* Work item *
Starting at the line that contains "simpel door de", transcribe every remaining line of the entries exactly, including the last one.

[Dataset entries]
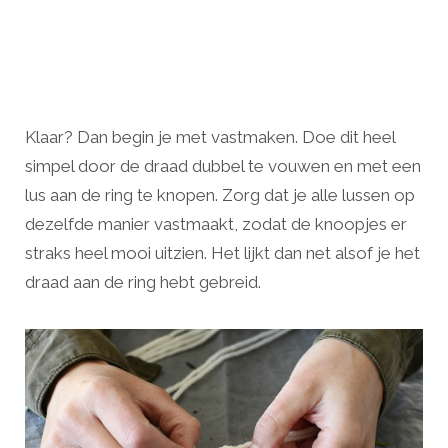
Klaar? Dan begin je met vastmaken. Doe dit heel
simpel door de draad dubbel te vouwen en met een
lus aan de ring te knopen. Zorg dat je alle lussen op
dezelfde manier vastmaakt, zodat de knoopjes er
straks heel mooi uitzien. Het lijkt dan net alsof je het
draad aan de ring hebt gebreid.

* Final answer *
simpel door de draad dubbel te vouwen en met een
lus aan de ring te knopen. Zorg dat je alle lussen op
dezelfde manier vastmaakt, zodat de knoopjes er
straks heel mooi uitzien. Het lijkt dan net alsof je het
draad aan de ring hebt gebreid.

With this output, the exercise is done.